▶ **Transcribed page contents**:

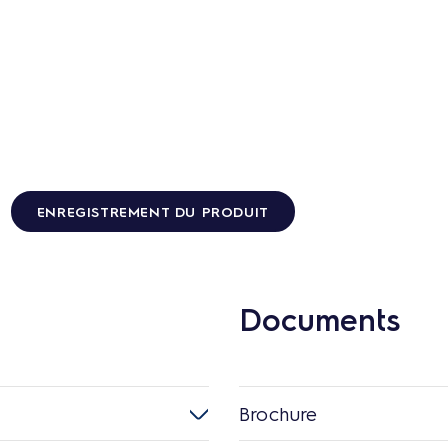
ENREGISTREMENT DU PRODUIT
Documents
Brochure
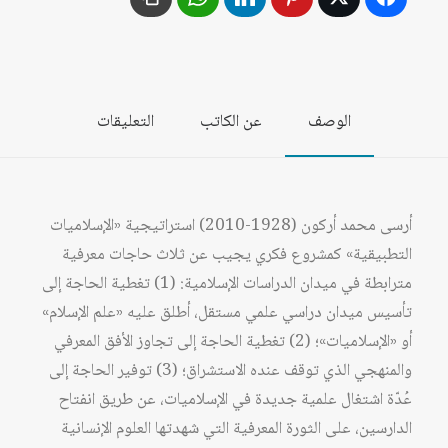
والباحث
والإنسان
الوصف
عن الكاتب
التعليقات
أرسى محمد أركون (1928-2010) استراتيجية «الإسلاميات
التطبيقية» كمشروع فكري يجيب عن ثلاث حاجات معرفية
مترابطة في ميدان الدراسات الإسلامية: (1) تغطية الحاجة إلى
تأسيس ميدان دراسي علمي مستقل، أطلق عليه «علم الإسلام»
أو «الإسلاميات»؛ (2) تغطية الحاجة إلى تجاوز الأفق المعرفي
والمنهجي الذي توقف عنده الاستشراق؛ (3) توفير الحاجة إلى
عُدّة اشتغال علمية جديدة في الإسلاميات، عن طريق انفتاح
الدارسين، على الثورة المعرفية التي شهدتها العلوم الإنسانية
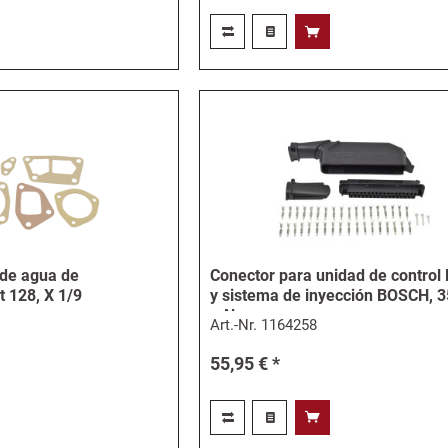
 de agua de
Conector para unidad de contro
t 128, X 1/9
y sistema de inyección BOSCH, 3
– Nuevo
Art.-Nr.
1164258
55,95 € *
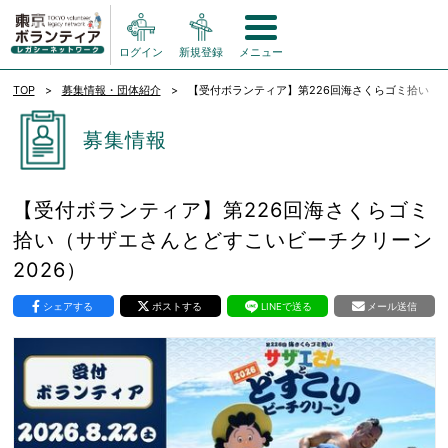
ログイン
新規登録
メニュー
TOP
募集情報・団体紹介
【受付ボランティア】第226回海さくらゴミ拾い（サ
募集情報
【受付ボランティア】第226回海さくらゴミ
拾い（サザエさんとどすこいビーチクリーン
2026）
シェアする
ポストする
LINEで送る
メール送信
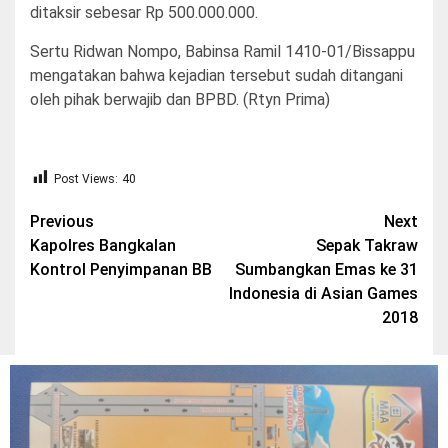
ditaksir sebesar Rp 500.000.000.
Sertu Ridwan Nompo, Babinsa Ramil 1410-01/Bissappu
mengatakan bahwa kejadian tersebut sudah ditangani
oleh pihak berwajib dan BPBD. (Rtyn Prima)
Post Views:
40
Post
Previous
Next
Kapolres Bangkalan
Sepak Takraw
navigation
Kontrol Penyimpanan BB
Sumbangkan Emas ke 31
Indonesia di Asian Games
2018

* * *

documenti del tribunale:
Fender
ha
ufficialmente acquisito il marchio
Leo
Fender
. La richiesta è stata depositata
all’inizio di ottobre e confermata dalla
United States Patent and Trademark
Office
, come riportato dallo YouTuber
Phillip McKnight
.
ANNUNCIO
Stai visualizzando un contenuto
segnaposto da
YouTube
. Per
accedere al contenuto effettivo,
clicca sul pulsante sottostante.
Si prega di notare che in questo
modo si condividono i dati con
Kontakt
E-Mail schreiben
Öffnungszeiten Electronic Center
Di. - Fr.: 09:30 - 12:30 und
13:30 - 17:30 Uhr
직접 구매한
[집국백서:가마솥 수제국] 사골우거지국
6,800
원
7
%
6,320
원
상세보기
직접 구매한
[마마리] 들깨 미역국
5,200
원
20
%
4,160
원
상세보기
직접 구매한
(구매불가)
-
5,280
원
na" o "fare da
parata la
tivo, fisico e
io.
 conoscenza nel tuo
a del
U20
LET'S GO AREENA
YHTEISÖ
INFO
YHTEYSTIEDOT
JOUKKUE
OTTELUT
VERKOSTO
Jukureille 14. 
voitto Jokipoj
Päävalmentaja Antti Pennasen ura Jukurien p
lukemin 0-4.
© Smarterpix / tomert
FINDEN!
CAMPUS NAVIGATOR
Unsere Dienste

--

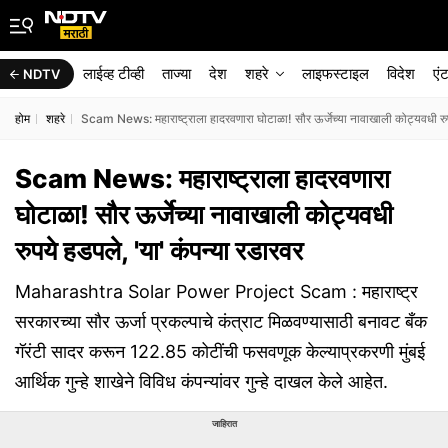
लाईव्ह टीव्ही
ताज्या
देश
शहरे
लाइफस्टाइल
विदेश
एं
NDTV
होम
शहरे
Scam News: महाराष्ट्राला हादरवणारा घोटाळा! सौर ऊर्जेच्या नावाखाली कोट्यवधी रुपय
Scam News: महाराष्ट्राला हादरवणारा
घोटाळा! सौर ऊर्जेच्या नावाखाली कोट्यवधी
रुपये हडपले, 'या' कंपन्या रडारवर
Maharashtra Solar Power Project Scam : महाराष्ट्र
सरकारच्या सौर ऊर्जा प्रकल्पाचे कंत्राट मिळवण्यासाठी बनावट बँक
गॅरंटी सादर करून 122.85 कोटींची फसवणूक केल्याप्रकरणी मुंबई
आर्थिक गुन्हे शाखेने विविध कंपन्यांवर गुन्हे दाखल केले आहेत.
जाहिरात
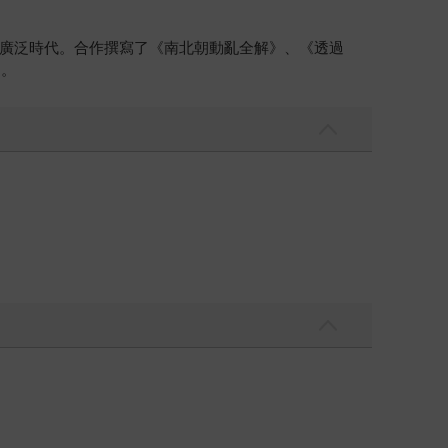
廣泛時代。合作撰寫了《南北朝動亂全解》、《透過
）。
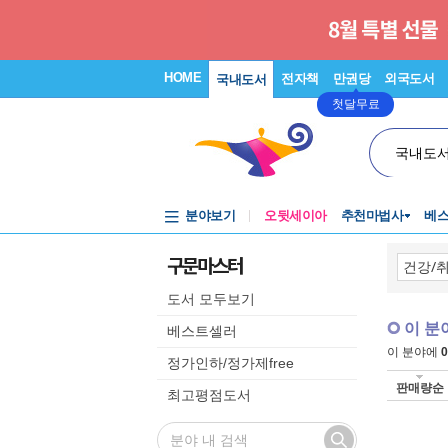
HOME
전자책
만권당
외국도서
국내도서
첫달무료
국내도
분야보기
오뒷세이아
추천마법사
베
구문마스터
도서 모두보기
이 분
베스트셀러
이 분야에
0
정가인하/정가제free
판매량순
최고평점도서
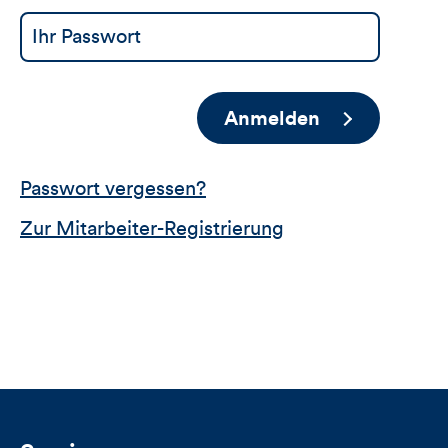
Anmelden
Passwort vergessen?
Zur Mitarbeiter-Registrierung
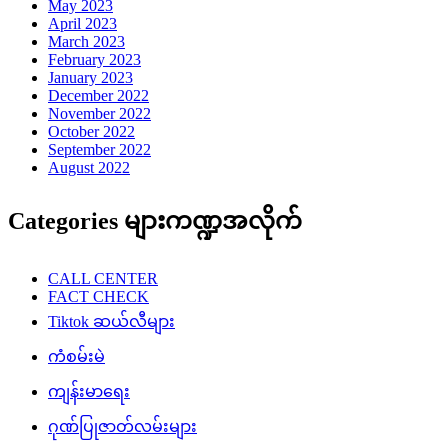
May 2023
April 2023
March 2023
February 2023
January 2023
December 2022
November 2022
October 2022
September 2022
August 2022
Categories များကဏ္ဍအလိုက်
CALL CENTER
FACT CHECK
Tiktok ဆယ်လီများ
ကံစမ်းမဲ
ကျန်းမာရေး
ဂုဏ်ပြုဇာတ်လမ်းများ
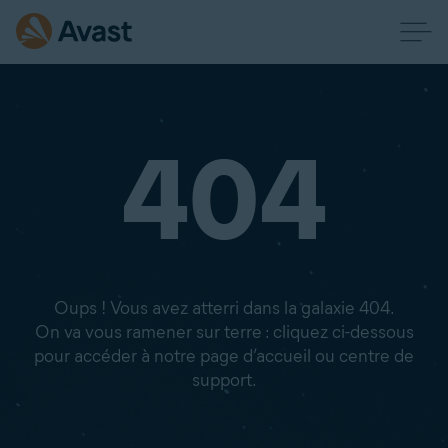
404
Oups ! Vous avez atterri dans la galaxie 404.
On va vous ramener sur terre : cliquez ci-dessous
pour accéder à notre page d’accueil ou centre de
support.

▶ **What you should do**: What is needed is an exact copy of only the lines above from the one with "ENREGISTREMENT DU PRODUIT" to the one with "تجاوز الأفق المعرفي", both kept, with every picture left out.

▶ **Output for this exercise**:
ENREGISTREMENT DU PRODUIT
Documents
Brochure
والباحث
والإنسان
الوصف
عن الكاتب
التعليقات
أرسى محمد أركون (1928-2010) استراتيجية «الإسلاميات
التطبيقية» كمشروع فكري يجيب عن ثلاث حاجات معرفية
مترابطة في ميدان الدراسات الإسلامية: (1) تغطية الحاجة إلى
تأسيس ميدان دراسي علمي مستقل، أطلق عليه «علم الإسلام»
أو «الإسلاميات»؛ (2) تغطية الحاجة إلى تجاوز الأفق المعرفي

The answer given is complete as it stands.